Fig. 1. Schematic illustration of the intracavity spatiotemporal modulation using the geometric phase metasurface strongly coupled to an epsilon-near-zero material. The metasurface is incorporated in a unidirectional ring fiber laser cavity. The metasurface converts a portion of the input Gaussian beam into a vortex beam, which is coupled out from the laser cavity through a polarization beam splitter (PBS). The remaining Gaussian beam is further amplified in the following round trip. The giant nonlinear saturable absorption of the strongly coupled system further allows temporal laser pulse compression via the Q-switching process.

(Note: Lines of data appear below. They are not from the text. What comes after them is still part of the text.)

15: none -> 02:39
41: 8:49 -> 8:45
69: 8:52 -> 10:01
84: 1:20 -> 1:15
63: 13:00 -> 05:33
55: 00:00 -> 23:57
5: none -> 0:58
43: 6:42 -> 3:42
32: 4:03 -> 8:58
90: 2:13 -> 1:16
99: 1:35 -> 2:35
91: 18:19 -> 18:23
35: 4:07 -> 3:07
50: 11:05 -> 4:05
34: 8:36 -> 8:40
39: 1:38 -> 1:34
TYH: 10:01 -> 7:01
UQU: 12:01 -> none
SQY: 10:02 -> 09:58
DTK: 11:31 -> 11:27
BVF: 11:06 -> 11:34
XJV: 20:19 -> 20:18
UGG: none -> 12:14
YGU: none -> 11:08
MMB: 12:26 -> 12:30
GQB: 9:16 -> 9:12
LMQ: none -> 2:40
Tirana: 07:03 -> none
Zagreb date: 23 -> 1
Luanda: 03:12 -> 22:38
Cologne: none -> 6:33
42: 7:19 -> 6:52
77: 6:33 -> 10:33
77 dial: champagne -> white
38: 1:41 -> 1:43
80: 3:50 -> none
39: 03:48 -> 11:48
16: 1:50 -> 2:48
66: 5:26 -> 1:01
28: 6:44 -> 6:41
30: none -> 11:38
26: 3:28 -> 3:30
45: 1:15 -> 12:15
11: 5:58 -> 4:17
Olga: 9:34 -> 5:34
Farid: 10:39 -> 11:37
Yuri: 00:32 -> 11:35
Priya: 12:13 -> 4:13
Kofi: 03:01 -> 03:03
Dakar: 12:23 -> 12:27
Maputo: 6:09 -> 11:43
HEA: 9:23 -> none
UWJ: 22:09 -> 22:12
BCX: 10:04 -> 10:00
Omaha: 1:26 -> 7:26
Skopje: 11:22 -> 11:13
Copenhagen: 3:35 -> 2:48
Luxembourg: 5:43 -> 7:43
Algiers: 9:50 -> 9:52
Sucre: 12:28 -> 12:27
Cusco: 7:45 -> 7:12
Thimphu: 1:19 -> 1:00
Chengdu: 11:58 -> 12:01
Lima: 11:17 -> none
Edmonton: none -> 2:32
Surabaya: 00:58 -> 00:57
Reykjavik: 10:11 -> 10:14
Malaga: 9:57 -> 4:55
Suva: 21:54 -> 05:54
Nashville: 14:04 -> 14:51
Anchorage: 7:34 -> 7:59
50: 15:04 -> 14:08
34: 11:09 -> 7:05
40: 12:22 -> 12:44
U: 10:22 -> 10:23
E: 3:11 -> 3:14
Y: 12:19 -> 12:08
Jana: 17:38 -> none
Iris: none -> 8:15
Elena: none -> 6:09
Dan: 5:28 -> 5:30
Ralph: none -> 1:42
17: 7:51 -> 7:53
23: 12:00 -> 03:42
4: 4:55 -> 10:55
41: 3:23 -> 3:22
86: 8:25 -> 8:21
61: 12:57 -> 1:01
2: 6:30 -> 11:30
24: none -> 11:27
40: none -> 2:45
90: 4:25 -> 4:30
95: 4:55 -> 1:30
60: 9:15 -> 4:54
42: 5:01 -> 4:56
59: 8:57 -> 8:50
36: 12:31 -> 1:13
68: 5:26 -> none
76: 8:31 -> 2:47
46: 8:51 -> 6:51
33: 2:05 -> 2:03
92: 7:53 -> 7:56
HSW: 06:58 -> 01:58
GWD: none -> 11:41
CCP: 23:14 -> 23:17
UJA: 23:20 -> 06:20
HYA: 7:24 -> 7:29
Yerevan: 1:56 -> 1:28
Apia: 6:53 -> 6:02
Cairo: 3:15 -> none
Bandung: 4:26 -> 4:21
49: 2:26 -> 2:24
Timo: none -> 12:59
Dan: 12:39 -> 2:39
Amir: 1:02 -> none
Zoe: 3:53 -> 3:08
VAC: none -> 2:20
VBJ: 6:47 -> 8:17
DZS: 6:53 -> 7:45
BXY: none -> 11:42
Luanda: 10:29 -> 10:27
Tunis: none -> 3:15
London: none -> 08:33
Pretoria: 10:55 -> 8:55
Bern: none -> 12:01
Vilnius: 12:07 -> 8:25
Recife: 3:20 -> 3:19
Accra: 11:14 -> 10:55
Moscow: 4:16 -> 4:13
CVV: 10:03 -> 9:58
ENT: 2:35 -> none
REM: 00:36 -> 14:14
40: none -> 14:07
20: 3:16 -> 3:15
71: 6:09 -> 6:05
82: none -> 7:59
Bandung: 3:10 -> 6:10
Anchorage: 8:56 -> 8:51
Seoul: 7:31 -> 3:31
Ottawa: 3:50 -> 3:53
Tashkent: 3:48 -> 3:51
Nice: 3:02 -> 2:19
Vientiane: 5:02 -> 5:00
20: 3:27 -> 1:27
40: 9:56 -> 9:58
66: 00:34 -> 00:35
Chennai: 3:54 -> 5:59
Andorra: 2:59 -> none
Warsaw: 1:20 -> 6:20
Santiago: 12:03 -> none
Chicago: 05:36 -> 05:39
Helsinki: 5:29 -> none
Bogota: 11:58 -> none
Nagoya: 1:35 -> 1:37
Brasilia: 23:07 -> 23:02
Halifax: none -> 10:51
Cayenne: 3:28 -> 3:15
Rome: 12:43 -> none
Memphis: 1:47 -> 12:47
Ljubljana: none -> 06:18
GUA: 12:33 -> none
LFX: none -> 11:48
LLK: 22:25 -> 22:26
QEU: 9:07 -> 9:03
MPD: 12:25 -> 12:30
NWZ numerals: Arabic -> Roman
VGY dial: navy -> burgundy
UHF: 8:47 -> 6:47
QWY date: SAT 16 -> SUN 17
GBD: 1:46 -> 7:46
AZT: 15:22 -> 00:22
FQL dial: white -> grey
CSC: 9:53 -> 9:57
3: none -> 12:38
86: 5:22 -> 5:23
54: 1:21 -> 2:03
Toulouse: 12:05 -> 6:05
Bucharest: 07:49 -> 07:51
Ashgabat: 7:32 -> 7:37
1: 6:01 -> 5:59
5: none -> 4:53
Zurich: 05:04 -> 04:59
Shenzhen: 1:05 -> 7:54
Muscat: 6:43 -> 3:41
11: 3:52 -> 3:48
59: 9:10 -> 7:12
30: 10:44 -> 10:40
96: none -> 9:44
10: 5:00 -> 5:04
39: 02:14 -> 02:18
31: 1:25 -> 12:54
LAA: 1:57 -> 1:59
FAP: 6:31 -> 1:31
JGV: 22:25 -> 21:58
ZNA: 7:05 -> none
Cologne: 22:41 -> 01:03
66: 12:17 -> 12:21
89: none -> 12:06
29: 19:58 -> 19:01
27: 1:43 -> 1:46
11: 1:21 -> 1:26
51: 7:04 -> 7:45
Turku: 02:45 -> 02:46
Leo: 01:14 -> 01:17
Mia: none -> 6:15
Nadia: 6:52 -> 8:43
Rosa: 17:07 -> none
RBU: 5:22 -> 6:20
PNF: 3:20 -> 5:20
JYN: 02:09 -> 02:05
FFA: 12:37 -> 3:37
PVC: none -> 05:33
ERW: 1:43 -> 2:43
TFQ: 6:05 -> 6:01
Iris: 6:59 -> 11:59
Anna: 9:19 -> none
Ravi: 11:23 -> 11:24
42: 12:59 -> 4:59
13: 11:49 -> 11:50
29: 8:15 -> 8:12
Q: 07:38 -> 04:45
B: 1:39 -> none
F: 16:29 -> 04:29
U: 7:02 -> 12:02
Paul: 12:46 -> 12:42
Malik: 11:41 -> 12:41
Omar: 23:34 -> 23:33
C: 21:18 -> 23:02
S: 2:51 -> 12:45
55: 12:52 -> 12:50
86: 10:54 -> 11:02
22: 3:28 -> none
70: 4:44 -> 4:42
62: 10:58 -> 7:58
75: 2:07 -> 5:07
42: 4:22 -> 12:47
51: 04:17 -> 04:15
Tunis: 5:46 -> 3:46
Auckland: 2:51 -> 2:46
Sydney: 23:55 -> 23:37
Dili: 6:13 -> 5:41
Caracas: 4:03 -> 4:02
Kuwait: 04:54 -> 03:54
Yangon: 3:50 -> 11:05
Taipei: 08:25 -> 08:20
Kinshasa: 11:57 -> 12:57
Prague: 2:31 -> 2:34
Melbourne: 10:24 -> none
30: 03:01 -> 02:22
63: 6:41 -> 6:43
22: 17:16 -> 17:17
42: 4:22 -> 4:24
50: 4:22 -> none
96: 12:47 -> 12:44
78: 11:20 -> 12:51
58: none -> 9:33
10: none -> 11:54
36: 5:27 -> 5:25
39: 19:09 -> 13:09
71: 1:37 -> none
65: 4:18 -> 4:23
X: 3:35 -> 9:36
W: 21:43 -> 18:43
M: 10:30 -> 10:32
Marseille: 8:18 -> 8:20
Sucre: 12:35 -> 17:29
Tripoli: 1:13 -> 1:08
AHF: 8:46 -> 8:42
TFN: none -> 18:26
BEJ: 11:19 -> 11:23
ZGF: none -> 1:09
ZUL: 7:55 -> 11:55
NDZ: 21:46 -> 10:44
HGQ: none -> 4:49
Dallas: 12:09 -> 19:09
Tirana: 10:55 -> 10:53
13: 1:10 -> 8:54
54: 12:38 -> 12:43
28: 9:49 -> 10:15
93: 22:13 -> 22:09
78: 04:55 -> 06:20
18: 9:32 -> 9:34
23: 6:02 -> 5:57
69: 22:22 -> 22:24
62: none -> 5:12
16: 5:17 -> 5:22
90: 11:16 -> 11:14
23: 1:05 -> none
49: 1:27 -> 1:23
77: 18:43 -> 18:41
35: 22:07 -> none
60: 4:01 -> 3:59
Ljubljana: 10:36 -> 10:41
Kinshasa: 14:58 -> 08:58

Fig. 2. Intracavity spatial modulation. (a) Schematic illustration of the optical setup in free space for the vortex beam generation using the geometric phase metasurface directly from the laser cavity. Col, collimator; LP, linear polarizer; QWP, quarter-wave plate; PBS, polarization beam splitter; CCD, charge-coupled device. (b) Schematic of the unit cell of the geometric phase metasurface. (c), (d) Spatial phase distributions required for the generation of vortex beam with topological charge l=1 (c) and l=2 (d), respectively. (e), (f) SEM images at the center of the geometric phase metasurface with topological charge l=1 (e) and l=2 (f), respectively. (g), (h) Transverse mode profiles of the vortex beam with topological charge l=1 (g) and l=2 (h), respectively. (i), (j) Interference patterns between a Gaussian beam and a vortex beam with topological charge l=1 (i) and l=2 (j), respectively.

Fig. 3. Intracavity temporal modulation. (a) Schematic (upper panel) and SEM image (lower panel) of the circular gold nano-antenna coupled to an ITO film. The geometric parameters are: P=760nm, R=200nm, t1=40nm, and t2=20nm. (b) Real (red) and imaginary (blue) parts of the permittivity of the ITO film. Inset: schematic of the ITO film on glass substrate used in the spectroscopic ellipsometry measurement. (c) Simulated transmittance of the coupled system as a function of the ENZ wavelength of the ITO film. The static ENZ wavelength of the ITO film and the laser operation wavelength are indicated by the white and gray dashed lines, respectively. (d) Measured (red) and simulated (blue) linear transmittance of the coupled system. The gray region denotes the wavelength range where experimental results are not achievable due to the low quantum efficiency of the spectrometer. (e) Simulated electric field intensity distribution at the wavelength of 1565 nm. (f) Measured (dots) and fitted (line) pump fluence-dependent transmittance of the ENZ-metasurface at the wavelength of 1565 nm. The fitting parameters are as follows: Isat=0.52GW/cm2, A=7.2%, and Ans=34.5%. Inset: schematics of ultrafast electron dynamics in the ITO film with three steps, including photo-excitation, hot-electron redistribution, and relaxation. (g) Schematic of the Q-switching measurement setup. LD, laser diode; WDM, 980 nm/1550 nm wavelength division multiplexer; EDF, Er-doped fiber; ISO, optical isolator; PC, polarization controller; Col, collimator; OC, output coupler. (h) Output Q-switched pulses trace with the pump power of 39 mW. (i) Averaged optical spectrum of the output pulses with a peak wavelength of 1566 nm.

Fig. 4. Intracavity spatiotemporal modulation. (a), (b) Transverse mode profiles of the Q-switched vortex pulses with topological charge l=1 (a) and l=2 (b), respectively. (c), (d) Interference patterns between a pulsed Gaussian beam and a pulsed vortex beam with topological charge l=1 (c) and l=2 (d), respectively. (e) Q-switched pulse trace of the vortex beam (l=2) with a pump power of 51 mW. The FWHM pulse duration is 14.3μs. (f) Averaged optical spectrum of the pulsed vortex beam (l=2) with a peak wavelength of 1578 nm.